Back in the late 1990s when I was working in radio, a friend of mine religously purchased a certain newspaper specifically for their competition regularly offering brand new flats as prizes. It was a token-based promotion and she entered each and every time they ran it. "Have you even thought about how easy it might be to influence the outcome?" I said during her fourth try. Puzzled, she asked what I meant. "Well, say you’re the person at the other end, unless stringent measures are in place, what’s to stop you from ensuring your friends, family or associates win?" I said. "If the winner isn’t chosen in public…you do the maths." She stopped buying the newspaper and ripped the tokens from the department copy instead.
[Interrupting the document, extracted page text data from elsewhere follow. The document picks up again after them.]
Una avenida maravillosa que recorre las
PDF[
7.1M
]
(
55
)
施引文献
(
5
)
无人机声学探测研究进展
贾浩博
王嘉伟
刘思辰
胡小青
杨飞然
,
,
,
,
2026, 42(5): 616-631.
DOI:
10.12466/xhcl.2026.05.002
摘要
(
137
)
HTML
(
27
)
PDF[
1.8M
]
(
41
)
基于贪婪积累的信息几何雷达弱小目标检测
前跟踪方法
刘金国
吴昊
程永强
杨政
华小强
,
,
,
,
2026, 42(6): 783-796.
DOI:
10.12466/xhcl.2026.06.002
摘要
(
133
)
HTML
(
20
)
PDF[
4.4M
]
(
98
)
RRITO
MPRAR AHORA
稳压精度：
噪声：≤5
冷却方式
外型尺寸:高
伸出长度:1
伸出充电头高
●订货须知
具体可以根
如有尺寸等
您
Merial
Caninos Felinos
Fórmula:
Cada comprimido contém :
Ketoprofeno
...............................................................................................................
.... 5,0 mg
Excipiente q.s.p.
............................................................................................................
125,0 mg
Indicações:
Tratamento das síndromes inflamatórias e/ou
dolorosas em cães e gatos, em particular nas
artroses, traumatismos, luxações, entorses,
That’s why, when the string of TV phone-in/vote-in blunders and premium rate scandals first became public knowledge, I didn’t bat an eyelid. As far as I’m concerned, it was a racket waiting to be exposed. What I didn’t anticipate was the scale and depth of it. So far we have: Blue Peter fined £50,000 by media watchdog Ofcom after a child posed as a phone-in competition winner; GMTV fined a record £2m by Ofcom because callers to its premium rate competitions had no chance of winning; ITV dropping the British Comedy Awards after reportedly finding irregularities with phone voting on the 2005 show; X Factor overcharging viewers for votes cast via the red button in its most recent series; ITV1’s Dancing on Ice final not processing thousands of votes properly because of a "technical problem" at the Vodafone network; ITV’s phone-in quiz channel ITV Play scrapped after some of its premium-rate competitions were exposed for asking questions almost impossible to answer; Richard and Judy’s You Say, We Pay competition under fire because thousands of viewers called a premium-rate number after contestants had already been chosen; Five fined £300,000 for faking winners on its Brainteaser quiz show (it was found to have broken the Ofcom code five times, including one instance where a crew member posed as a "winning contestant").
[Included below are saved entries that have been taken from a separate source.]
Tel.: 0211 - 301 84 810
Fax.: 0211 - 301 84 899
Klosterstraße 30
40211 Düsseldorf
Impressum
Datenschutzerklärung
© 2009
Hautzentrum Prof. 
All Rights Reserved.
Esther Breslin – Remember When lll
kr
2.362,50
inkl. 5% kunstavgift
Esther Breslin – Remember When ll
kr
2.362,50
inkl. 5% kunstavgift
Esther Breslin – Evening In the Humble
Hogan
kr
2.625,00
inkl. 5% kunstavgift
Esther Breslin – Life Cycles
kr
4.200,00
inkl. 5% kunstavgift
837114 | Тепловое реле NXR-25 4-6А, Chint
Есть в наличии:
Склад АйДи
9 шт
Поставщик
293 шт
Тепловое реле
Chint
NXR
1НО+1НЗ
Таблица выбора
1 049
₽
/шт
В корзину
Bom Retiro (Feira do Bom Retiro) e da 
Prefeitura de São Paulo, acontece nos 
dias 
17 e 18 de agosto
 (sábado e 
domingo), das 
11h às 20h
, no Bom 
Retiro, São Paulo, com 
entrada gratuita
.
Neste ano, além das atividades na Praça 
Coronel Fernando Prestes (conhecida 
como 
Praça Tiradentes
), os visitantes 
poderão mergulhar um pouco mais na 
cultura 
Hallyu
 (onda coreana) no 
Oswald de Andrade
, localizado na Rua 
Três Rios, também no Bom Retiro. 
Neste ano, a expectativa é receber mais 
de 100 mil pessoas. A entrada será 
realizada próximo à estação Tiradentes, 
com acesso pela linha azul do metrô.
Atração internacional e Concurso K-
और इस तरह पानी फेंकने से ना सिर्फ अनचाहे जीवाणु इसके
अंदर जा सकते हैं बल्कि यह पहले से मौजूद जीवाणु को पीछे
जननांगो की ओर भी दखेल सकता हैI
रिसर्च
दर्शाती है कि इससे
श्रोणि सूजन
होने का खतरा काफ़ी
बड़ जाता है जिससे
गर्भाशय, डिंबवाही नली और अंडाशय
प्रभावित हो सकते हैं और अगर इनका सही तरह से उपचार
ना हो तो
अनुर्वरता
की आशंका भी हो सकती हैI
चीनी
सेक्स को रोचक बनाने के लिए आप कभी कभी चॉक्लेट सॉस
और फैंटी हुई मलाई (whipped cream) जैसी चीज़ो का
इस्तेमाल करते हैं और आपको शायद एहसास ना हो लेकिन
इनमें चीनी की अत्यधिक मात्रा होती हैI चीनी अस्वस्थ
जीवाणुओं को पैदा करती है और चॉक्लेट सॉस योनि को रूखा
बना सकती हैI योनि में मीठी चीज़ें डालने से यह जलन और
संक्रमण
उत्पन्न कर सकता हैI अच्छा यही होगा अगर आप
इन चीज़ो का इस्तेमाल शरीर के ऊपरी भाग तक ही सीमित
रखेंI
Not only is that lot the tip of the iceberg, there wil be more to come. I’d bet my house on it. It’s long been my policy never to enter a competition that required me to pay a premium-rate for the privilege of doing so. Why should I? Those costs should be met by the promoter as far as I’m concerned. I never press that ‘red button’ on my remote either (unless it’s free). Then again, it’s easy for me to say; I’m not in a desperate financial situation, I don’t care who gets voted off certain reality/talent shows and I’m also suspicious by nature. Ergo, I wasn’t suckered in. But millions of trusting people were.
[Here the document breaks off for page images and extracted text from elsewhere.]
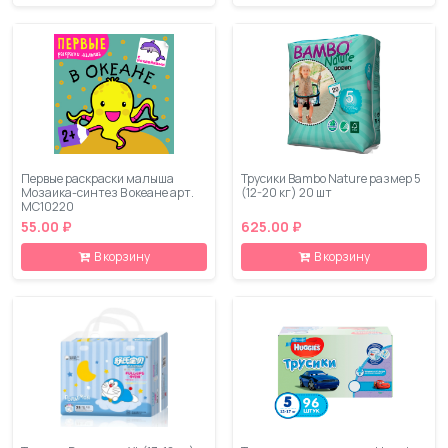
Первые раскраски малыша
Трусики Bambo Nature размер 5
Мозаика-синтез В океане арт.
(12-20 кг) 20 шт
МС10220
55.00 ₽
625.00 ₽
В корзину
В корзину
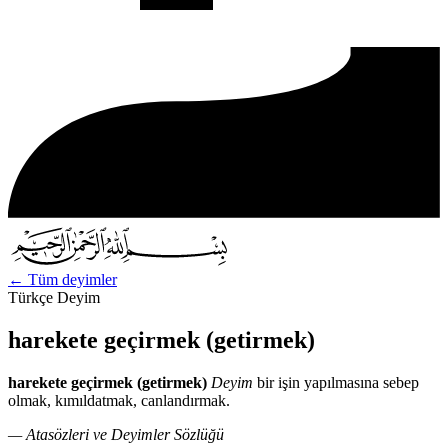
←
Tüm deyimler
Türkçe Deyim
harekete geçirmek (getirmek)
harekete geçirmek (getirmek)
Deyim
bir işin yapılmasına sebep
olmak, kımıldatmak, canlandırmak.
— Atasözleri ve Deyimler Sözlüğü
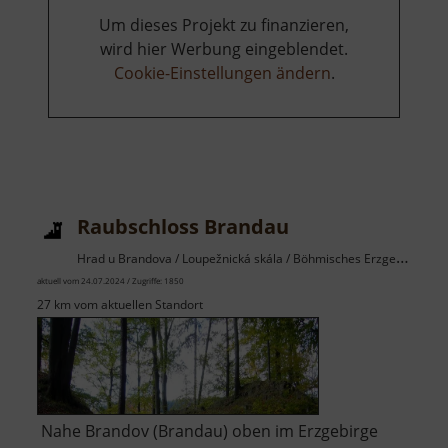
Um dieses Projekt zu finanzieren,
wird hier Werbung eingeblendet.
Cookie-Einstellungen ändern
.
Raubschloss Brandau
Hrad u Brandova / Loupežnická skála / Böhmisches Erzgebirge
aktuell vom 24.07.2024 / Zugriffe: 1850
27 km vom aktuellen Standort
Nahe Brandov (Brandau) oben im Erzgebirge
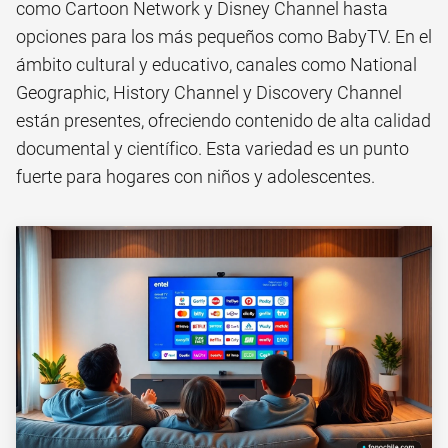
como Cartoon Network y Disney Channel hasta
opciones para los más pequeños como BabyTV. En el
ámbito cultural y educativo, canales como National
Geographic, History Channel y Discovery Channel
están presentes, ofreciendo contenido de alta calidad
documental y científico. Esta variedad es un punto
fuerte para hogares con niños y adolescentes.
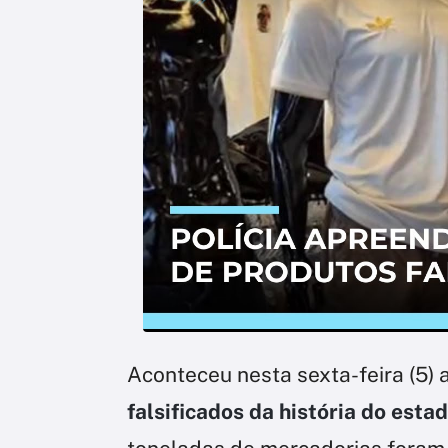
Aconteceu nesta sexta-feira (5) 
falsificados da história do esta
A long-awaited review into some ITV practices found "serious editorial issues" in Ant and Dec’s Saturday Night Takeaway, Ant and Dec’s Gameshow Marathon and Soapstar Superstar. ITV’s chairman Michael Grade has promised a comprehensive scheme to reimburse affected viewers. He said he knew the report would make "deeply uncomfortable reading" and admitted: "My overall conclusion from the review is that there was a serious cultural failing within ITV." No Michael. The failing is, quite possibly, media-wide. Personally, I won’t be voting and I won’t be calling. Instead, I’ll look out for these immortal words: ‘answers on a postcard please’.
Are you still going to enter premium-rate competitions? Will you be voting to keep your favourites in on various reality/talent shows? Let me know by adding a comment below.
Today I am mostly lovin’ – The Queer As Folk repeats on More4. Great show. And how skinny was Coronation Street’s Antony Cotton back then?
Today I am mostly hatin’ – UKTV Gold for taking Dallas off weekdays again. Cliff’s in a coma UKTV Gold! You people have rotten timing.